That doesn’t work. The Math.max method receives an array with one element—the array [1, 7, 2, 9].

Instead, use the “spread” operator—the ... token placed before an array argument:

result = Math.max(...numbers) // Yields 9

The spread operator spreads out the elements as if they had been provided separately in the call.

Images Note

Even though the spread operator and rest declaration look the same, their actions are the exact opposites of each other.

First, note that the spread operator is used with an argument, and the rest syntax applies to a variable declaration.

Math.max(...numbers) // Spread operator—argument in function call
const max = (...values) => { /* body */}
  // Rest declaration of parameter variable

The spread operator turns an array (or, in fact, any iterable) into a sequence of values. The rest declaration causes a sequence of values to be placed into an array.

Note that you can use the spread operator even if the function that you call doesn’t have any rest parameters. For example, consider the average function of the preceding section that has two parameters. If you call

result = average(...numbers)

then all elements of numbers are passed as arguments to the function. The function uses the first two arguments and ignores the others.

Images Note

You can also use the spread operator in an array initializer:

let moreNumbers = [1, 2, 3, ...numbers] // Spread operator

Don’t confuse this with the rest declaration used with destructuring. The rest declaration applies to a variable:

let [first, ...following] = numbers // Rest declaration

Images Tip

Since strings are iterable, you can use the spread operator with a string:

let greeting = 'Hello Images'
let characters = [...greeting]

The characters array contains the strings 'H', 'e', 'l', 'l', 'o', ' ', and 'Images'.

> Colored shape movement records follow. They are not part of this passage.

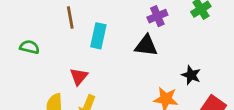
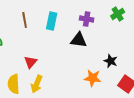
purple cross: (157, 16) -> (87, 19), turned 32
cyan rectangle: (98, 36) -> (52, 21), moved

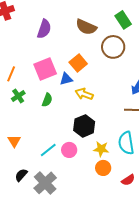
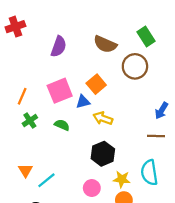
green semicircle: (47, 100) -> (62, 125), turned -88
cyan line: (48, 150) -> (46, 180), moved
pink circle: (69, 150) -> (92, 188), moved

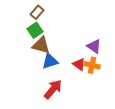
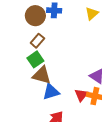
red triangle: (79, 64) -> (81, 95), turned 32

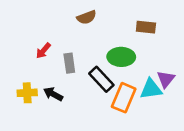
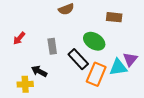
red arrow: (43, 51) -> (19, 38), moved
green ellipse: (121, 57) -> (94, 41), turned 30
yellow cross: (27, 93) -> (25, 84), moved

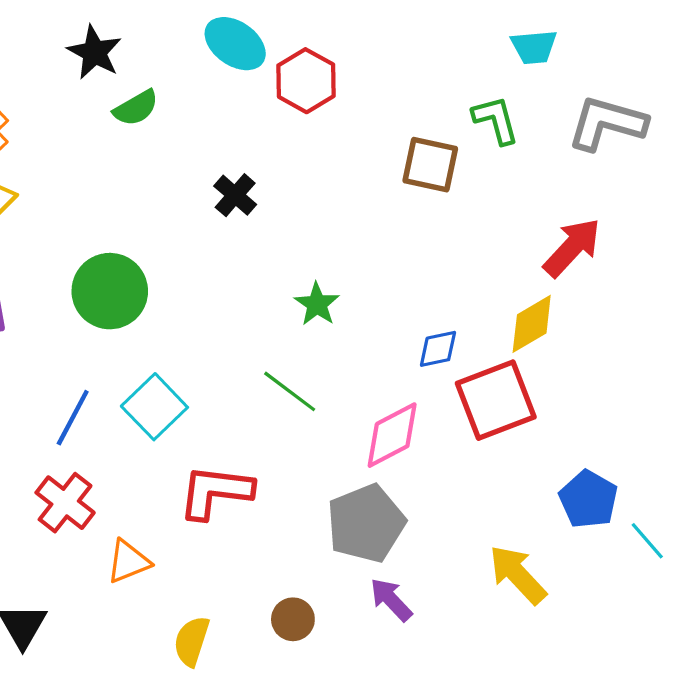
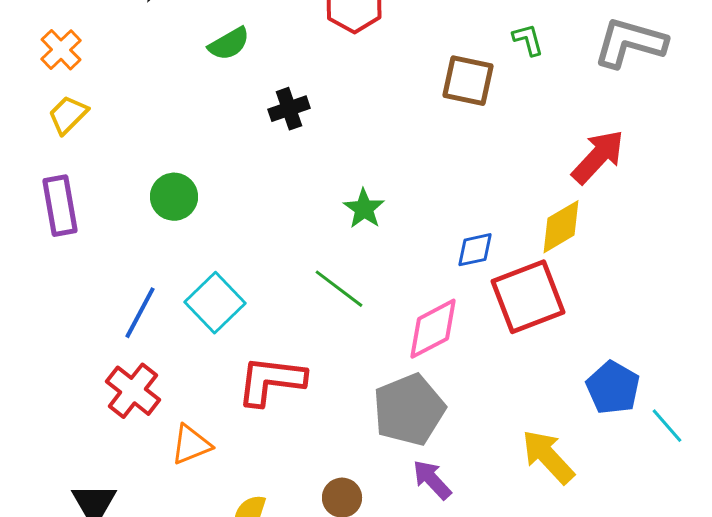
green semicircle: (136, 108) -> (229, 44), moved
green L-shape: (496, 120) -> (528, 40), size x0.7
black cross: (235, 195) -> (289, 109), turned 30
green circle: (110, 291) -> (174, 197), size x0.7

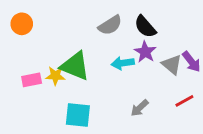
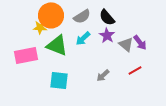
orange circle: (22, 24) -> (51, 15), moved, size x1.6
cyan arrow: (123, 63) -> (83, 38), moved, turned -35
yellow star: (55, 76) -> (40, 27), moved
pink rectangle: (32, 80) -> (26, 55), size x1.6

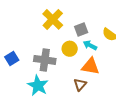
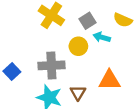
orange triangle: (90, 66) -> (109, 80), moved
brown triangle: (80, 85) -> (78, 93), moved

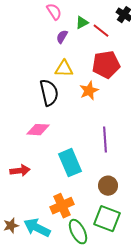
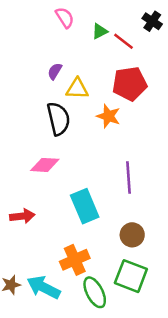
purple semicircle: (62, 37) -> (55, 71), moved
orange star: (89, 91) -> (108, 116), turned -30

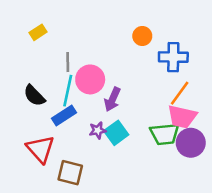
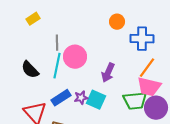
purple arrow: (112, 99) -> (108, 73), moved
blue rectangle: (64, 115) -> (61, 98), moved
cyan square: (116, 133) -> (96, 100), turned -30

The syntax for default arguments and rest parameters are equally applicable to the function syntax:

function average(first = 0, ...following) { . . . }

3.13 Simulating Named Arguments with Destructuring

Images

JavaScript has no “named argument” feature where you provide the parameter names in the call. But you can easily simulate named arguments by passing an object literal:

const result = mkString(values, { leftDelimiter: '(', rightDelimiter: ')' })

That is easy enough for the caller of the function. Now, let’s turn to the function implementation. You can look up the object properties and supply defaults for missing values.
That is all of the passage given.